When Ben was 7 months old we had one of the biggest but definitely best suprises of our lives - I was pregnant again. 3 kids under 4 was a daunting prospect but we were over the moon.
When baby was due I again went 2 weeks overdue and was booked for induction. I resigned myself to the fact my body was lazy and needed a kick start and that was that. The night before my induction I went to bed and woke up at 1am with moderate pains. I went down stairs and watched my favourite programme - Secret life of the zoo, where a giraffe was giving birth. The pains were steady but manageable and I prepared myself that it was going to take ages and get much much worse. At 4am I went into our en-suite to have a shower, I wasn’t timing the pains but I realised I’d had 3 in quick succession while in the shower so I shouted on my husband who until
this point was fast asleep. My mother in law arrived to look after the boys as I was drying my hair and I had to keep pausing due to the contractions. I was still convinced they weren’t strong enough for me to be in ‘real labour’ so when we arrived at hospital I wandered up to Maternity where my midwife told I was probably right, I didn’t look like I was in established labour... turns out I was 8cm dilated and Josh arrived to complete (probably 😁) our family 40 minutes after I arrived.

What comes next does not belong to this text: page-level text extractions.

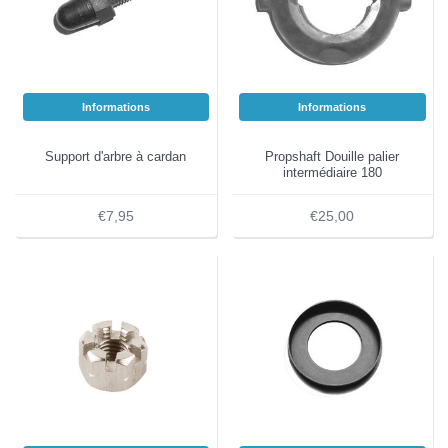
Informations
Informations
Support d'arbre à cardan
Propshaft Douille palier
intermédiaire 180
€7,95
€25,00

I finally got my natural labour i had been so set on. And it was, for me, a better experience. But it also made me realise something. up until that point, although it was half subconsciously, I had definitely blamed myself for having such a hard time with Will, I thought I had failed in some way when I absolutely hadn’t. I think as women we put so much pressure on ourselves in so many ways and my determination to have a certain birth experience when I had no idea what It would actually feel like was exactly that… unnecessary pressure on myself that lead to years of feeling disappointment in myself.

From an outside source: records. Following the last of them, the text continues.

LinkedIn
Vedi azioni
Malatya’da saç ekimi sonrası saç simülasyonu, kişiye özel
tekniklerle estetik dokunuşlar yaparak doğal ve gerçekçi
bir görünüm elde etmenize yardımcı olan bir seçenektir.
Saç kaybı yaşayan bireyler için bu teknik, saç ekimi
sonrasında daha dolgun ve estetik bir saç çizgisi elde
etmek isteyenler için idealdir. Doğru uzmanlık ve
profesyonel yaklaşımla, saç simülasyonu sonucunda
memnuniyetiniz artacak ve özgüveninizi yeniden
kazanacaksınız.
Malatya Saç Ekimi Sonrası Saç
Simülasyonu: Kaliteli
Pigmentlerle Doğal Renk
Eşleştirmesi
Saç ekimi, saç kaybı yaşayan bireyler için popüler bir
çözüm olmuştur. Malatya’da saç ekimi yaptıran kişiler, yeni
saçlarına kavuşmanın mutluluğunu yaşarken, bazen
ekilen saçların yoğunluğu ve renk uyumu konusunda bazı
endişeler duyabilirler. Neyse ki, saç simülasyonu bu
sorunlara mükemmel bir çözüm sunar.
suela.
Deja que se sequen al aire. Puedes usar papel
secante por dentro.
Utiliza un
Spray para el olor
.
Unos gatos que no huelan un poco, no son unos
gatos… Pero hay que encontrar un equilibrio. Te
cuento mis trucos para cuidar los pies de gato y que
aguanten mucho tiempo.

I’m now a firm believer in going with the flow and with the advice of professionals, doing whatever is best for you and your baby in that moment, and in no way is that a failure.”
From a mum of 3, that final paragraph is the greatest advice you can be given. Regardless of what number pregnancy it is.
I am so unbelievably proud of this lady. We have come a long way from our drunken antics at 16.... Thinking if we put our hoods up we will be invisible sneaking back in the house. Or throwing boys shoes out in the rain when they are mean to us. She is the most grown up person I know. She is an amazing woman, mum and HR whizz amongst many other things. Thanks for sahring Fraggle.